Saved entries
>>>>>

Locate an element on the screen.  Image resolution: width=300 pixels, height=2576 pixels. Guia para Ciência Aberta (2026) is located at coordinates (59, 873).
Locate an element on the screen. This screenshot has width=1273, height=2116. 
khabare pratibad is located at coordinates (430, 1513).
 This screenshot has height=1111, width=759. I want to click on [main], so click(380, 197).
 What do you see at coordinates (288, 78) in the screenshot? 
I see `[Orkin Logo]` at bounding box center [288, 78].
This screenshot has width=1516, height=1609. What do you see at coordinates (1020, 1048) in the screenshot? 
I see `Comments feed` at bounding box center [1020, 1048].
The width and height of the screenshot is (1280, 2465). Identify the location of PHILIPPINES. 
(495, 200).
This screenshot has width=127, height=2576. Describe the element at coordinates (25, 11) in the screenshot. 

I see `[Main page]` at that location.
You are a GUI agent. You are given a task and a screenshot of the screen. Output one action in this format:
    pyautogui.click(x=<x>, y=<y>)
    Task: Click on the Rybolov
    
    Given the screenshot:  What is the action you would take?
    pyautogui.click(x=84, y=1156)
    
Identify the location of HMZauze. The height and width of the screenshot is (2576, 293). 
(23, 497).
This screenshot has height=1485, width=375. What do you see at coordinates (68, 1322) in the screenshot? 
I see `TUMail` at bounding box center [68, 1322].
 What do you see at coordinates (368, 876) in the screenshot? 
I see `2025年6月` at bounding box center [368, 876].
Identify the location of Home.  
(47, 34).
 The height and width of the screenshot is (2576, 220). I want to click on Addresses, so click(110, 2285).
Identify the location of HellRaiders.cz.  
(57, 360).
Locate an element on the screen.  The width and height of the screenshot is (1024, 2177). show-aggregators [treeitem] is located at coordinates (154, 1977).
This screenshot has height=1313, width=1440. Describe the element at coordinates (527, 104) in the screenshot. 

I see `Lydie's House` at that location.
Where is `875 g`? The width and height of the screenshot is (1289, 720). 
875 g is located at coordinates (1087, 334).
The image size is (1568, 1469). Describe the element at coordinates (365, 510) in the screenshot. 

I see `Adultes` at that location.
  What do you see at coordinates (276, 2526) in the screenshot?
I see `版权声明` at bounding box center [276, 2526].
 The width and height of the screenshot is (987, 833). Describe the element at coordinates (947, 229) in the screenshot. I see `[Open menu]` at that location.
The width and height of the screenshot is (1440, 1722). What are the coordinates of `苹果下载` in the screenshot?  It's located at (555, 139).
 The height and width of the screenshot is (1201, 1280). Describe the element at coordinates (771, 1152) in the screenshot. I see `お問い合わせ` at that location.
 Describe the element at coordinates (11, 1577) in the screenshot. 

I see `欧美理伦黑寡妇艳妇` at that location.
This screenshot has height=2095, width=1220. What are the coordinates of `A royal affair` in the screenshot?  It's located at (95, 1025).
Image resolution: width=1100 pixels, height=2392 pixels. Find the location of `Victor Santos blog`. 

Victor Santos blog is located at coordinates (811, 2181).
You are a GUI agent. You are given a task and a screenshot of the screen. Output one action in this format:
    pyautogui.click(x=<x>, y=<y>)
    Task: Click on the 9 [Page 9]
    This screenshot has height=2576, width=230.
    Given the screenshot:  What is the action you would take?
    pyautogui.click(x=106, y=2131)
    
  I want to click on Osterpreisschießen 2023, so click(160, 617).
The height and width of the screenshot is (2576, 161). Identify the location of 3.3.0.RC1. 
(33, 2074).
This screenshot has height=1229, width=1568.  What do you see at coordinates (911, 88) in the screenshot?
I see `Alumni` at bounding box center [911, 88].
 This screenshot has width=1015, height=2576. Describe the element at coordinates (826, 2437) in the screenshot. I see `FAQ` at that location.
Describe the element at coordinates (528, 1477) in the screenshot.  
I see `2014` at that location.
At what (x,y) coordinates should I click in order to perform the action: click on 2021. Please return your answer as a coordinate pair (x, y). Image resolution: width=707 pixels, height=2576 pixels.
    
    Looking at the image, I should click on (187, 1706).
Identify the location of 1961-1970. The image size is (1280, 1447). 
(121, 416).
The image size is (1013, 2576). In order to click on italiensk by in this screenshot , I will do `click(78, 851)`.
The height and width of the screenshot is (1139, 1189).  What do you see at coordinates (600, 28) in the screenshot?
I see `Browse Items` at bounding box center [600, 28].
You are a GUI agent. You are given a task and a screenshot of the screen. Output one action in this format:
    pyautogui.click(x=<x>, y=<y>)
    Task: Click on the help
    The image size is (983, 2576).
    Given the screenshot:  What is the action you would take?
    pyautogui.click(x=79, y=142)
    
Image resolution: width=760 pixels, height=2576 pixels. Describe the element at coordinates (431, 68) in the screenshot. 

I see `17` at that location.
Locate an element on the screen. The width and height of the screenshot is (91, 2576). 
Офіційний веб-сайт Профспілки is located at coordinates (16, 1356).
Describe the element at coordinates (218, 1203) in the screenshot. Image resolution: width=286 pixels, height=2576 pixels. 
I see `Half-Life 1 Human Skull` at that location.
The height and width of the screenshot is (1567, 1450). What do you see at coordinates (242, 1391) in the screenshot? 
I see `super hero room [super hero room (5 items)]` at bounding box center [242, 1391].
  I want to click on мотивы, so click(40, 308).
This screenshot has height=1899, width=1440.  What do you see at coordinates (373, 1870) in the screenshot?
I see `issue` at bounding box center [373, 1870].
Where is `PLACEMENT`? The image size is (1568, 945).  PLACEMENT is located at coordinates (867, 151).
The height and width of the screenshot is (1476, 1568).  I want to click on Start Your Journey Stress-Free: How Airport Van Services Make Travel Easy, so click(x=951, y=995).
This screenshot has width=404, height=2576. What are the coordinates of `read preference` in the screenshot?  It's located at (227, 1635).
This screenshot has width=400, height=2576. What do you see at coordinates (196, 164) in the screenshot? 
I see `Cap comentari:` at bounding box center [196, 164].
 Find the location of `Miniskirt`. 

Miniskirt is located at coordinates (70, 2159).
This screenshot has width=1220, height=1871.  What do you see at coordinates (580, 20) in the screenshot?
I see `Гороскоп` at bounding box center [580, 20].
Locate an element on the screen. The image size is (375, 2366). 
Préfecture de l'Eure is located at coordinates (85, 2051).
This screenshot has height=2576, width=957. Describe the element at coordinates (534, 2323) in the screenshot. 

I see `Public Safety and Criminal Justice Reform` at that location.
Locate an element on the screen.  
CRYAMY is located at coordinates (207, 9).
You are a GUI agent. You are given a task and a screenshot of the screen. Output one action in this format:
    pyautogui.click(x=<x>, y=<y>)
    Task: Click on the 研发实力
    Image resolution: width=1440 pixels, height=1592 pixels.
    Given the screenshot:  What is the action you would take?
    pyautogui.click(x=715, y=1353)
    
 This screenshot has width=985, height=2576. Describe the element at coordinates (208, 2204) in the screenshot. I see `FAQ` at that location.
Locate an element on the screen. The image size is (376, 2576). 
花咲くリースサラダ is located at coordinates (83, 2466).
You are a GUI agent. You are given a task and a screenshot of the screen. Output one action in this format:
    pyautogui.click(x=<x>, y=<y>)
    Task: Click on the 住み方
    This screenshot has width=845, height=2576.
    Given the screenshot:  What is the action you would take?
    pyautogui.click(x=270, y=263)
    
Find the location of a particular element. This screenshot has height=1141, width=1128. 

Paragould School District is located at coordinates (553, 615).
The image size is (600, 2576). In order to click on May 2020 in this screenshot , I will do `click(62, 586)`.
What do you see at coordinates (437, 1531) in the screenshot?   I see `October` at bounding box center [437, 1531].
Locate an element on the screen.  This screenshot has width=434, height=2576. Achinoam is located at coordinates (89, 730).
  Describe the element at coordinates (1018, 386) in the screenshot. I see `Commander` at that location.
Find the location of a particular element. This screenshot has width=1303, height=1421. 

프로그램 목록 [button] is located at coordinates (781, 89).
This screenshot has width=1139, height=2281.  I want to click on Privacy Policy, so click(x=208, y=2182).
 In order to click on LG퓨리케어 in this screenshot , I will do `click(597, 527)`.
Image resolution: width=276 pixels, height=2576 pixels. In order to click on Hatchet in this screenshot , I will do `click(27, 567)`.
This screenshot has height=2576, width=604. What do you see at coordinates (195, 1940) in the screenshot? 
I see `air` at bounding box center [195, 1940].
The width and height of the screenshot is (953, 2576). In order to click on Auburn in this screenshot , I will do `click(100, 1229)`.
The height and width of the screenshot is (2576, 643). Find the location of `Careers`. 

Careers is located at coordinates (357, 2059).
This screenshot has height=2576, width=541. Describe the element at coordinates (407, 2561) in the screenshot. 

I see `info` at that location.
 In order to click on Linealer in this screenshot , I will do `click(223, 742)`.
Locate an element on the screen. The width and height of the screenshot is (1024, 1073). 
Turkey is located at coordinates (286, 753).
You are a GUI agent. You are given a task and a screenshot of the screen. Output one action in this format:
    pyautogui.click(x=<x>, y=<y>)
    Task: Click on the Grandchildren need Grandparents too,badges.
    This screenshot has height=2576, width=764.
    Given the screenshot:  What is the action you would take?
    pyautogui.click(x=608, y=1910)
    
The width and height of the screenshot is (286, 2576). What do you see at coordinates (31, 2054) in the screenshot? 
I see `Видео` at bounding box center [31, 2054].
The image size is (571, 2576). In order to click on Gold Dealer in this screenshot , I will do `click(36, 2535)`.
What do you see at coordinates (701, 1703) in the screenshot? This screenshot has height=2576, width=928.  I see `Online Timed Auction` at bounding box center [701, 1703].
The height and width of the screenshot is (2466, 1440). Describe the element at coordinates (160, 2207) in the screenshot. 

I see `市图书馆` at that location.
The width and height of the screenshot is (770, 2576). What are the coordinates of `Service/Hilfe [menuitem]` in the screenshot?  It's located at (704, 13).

<<<<<

Find the string "will" in the records, then copy each line where it occurs.

The image size is (1013, 2576). In order to click on italiensk by in this screenshot , I will do `click(78, 851)`.
The image size is (600, 2576). In order to click on May 2020 in this screenshot , I will do `click(62, 586)`.
 In order to click on LG퓨리케어 in this screenshot , I will do `click(597, 527)`.
Image resolution: width=276 pixels, height=2576 pixels. In order to click on Hatchet in this screenshot , I will do `click(27, 567)`.
The width and height of the screenshot is (953, 2576). In order to click on Auburn in this screenshot , I will do `click(100, 1229)`.
 In order to click on Linealer in this screenshot , I will do `click(223, 742)`.
The image size is (571, 2576). In order to click on Gold Dealer in this screenshot , I will do `click(36, 2535)`.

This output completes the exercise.